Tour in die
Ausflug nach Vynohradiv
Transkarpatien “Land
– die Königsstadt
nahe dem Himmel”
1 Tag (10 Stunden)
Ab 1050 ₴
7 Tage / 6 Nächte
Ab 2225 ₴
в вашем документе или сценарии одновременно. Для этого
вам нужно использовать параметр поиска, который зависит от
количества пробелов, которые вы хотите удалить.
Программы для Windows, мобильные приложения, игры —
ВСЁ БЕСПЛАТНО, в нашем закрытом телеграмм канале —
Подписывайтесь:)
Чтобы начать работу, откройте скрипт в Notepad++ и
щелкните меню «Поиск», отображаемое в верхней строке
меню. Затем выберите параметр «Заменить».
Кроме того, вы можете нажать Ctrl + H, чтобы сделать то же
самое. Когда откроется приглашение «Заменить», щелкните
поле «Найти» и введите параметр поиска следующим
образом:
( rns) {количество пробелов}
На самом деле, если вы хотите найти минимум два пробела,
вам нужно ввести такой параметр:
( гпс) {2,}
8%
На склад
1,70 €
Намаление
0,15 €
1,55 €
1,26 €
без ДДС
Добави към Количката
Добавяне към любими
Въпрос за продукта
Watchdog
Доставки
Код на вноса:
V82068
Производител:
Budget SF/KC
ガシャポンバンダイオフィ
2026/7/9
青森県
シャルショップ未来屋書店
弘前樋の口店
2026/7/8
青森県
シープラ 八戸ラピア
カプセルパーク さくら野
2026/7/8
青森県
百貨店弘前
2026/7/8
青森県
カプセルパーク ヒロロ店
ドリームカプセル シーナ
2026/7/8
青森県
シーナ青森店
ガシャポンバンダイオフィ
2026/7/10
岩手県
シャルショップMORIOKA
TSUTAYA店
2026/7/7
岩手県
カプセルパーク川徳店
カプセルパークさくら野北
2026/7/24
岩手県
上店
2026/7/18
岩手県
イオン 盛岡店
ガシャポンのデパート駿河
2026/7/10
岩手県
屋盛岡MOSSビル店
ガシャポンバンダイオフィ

=======

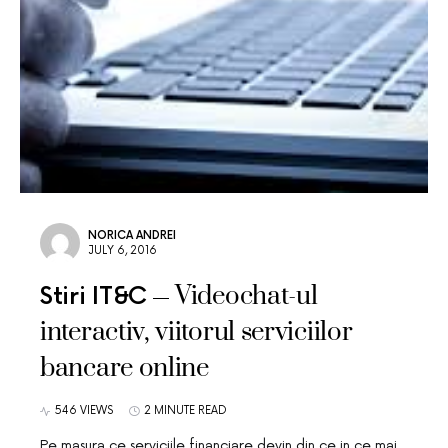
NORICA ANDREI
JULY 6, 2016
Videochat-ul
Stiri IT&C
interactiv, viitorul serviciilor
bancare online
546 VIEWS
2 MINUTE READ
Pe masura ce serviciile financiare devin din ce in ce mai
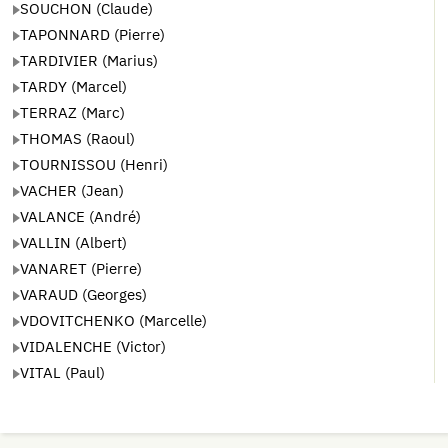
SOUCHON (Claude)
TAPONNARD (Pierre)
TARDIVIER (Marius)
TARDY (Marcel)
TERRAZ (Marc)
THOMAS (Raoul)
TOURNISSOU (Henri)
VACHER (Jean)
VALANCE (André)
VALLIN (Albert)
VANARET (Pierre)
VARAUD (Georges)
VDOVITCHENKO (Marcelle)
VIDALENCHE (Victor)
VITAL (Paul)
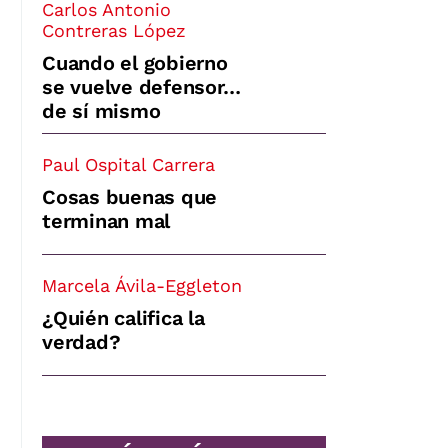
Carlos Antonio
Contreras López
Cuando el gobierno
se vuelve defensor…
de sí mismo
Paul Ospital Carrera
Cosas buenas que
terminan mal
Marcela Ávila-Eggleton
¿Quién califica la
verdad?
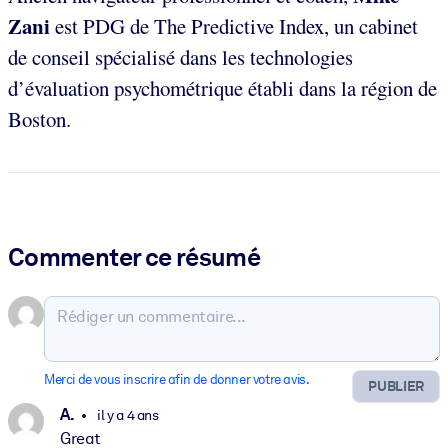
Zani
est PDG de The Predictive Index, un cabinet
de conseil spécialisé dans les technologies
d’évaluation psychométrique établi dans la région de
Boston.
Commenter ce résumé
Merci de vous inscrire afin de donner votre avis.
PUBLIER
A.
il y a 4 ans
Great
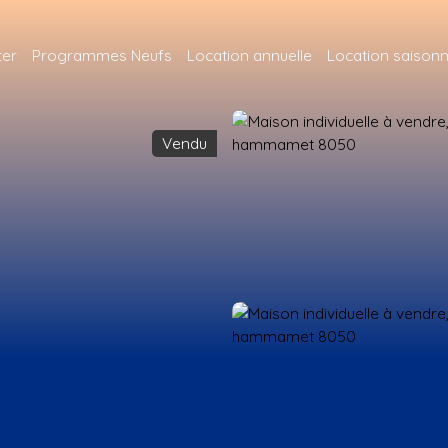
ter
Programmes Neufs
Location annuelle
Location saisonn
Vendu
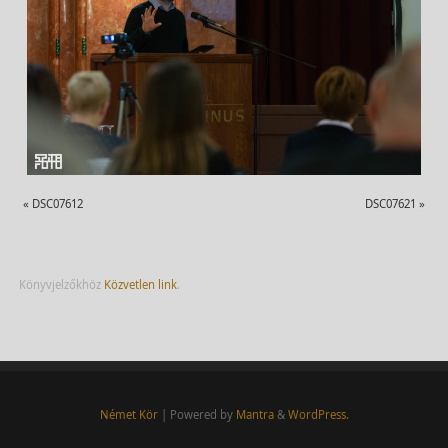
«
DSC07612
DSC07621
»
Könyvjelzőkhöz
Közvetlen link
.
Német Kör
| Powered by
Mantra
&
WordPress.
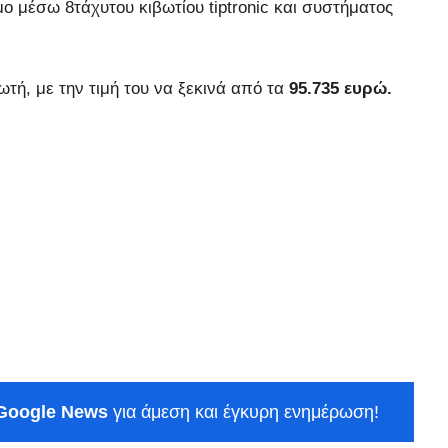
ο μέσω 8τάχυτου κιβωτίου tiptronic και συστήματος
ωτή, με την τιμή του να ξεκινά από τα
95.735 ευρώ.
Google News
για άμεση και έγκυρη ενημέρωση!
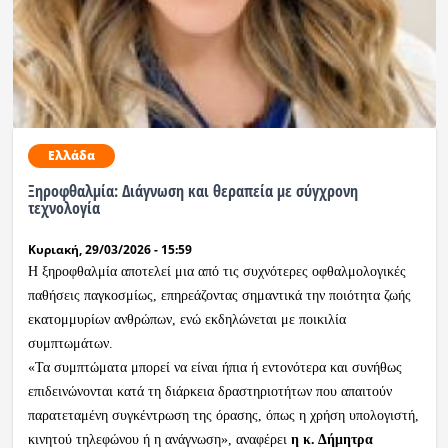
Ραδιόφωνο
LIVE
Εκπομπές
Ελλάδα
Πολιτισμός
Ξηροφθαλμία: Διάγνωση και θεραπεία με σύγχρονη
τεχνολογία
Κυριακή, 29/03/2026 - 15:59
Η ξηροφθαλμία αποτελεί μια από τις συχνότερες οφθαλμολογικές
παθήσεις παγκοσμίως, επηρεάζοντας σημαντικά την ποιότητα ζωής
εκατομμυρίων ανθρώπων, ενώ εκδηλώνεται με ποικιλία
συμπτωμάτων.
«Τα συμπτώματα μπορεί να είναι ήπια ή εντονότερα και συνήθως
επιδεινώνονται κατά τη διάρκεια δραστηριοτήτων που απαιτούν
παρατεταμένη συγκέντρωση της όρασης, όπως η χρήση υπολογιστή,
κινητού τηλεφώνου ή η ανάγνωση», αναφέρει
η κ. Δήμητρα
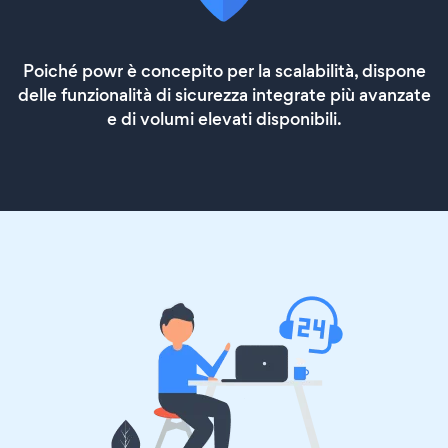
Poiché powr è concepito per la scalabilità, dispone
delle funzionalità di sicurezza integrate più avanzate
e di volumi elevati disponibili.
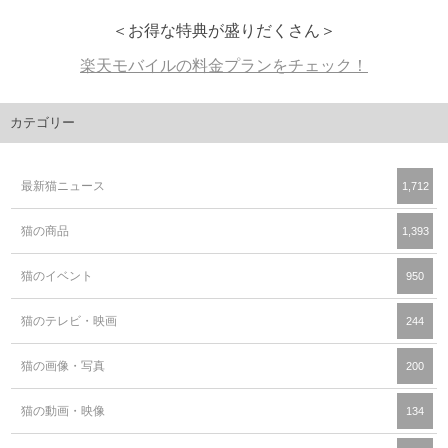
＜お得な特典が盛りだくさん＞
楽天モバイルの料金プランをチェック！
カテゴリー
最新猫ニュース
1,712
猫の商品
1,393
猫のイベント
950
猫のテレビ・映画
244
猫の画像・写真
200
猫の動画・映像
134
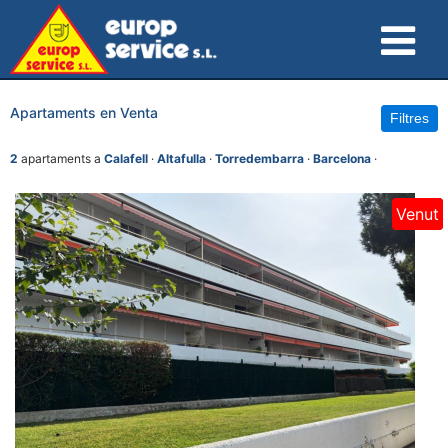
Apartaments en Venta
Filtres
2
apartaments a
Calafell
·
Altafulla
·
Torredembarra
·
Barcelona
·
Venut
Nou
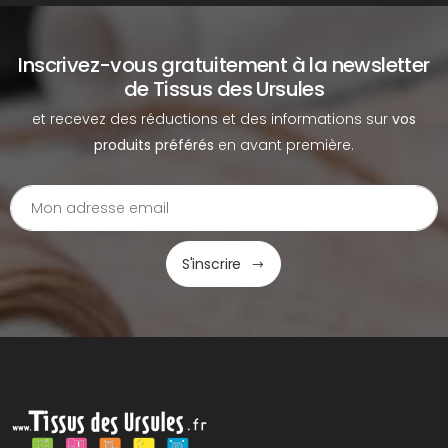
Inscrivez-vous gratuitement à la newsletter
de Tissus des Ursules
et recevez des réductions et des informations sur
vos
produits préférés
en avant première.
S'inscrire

=======

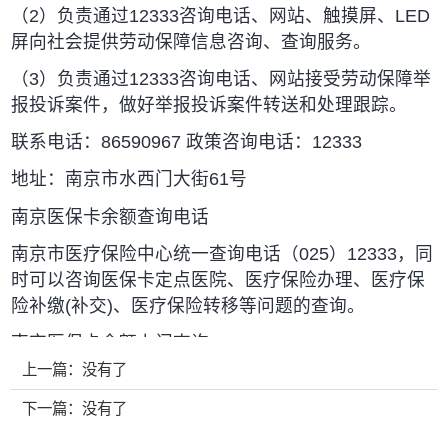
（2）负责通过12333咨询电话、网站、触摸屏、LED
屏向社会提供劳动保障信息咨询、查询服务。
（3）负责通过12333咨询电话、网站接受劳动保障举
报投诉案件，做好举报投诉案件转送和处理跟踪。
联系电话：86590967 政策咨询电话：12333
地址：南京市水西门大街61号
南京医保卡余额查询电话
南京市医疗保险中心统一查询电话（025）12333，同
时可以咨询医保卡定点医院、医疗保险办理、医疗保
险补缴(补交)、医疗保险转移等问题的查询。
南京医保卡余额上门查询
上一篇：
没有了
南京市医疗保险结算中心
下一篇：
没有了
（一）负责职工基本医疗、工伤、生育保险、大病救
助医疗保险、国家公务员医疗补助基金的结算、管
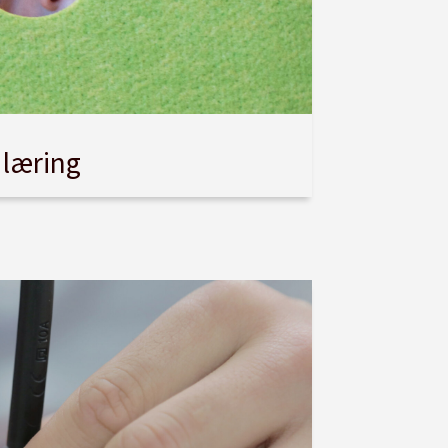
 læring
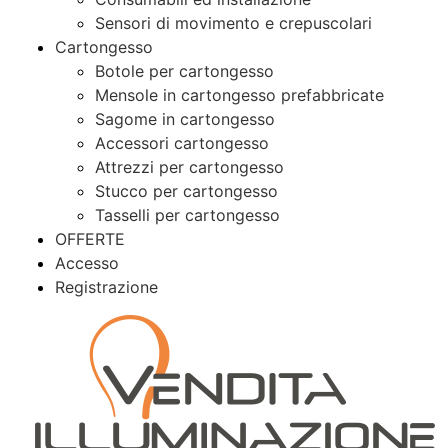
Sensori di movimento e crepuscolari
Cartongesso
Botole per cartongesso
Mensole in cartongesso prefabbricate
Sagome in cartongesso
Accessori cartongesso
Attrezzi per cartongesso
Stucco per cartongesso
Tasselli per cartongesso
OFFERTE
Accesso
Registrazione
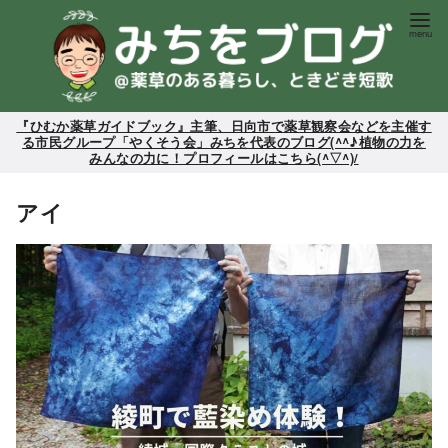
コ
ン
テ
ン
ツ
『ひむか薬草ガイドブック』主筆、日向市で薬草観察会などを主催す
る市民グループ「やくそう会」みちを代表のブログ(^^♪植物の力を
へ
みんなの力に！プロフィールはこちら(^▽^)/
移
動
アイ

=======

— Work to be completed —
Filter the records above and copy every line that contains the word "меню".

— Finished task —
щелкните меню «Поиск», отображаемое в верхней строке
меню. Затем выберите параметр «Заменить».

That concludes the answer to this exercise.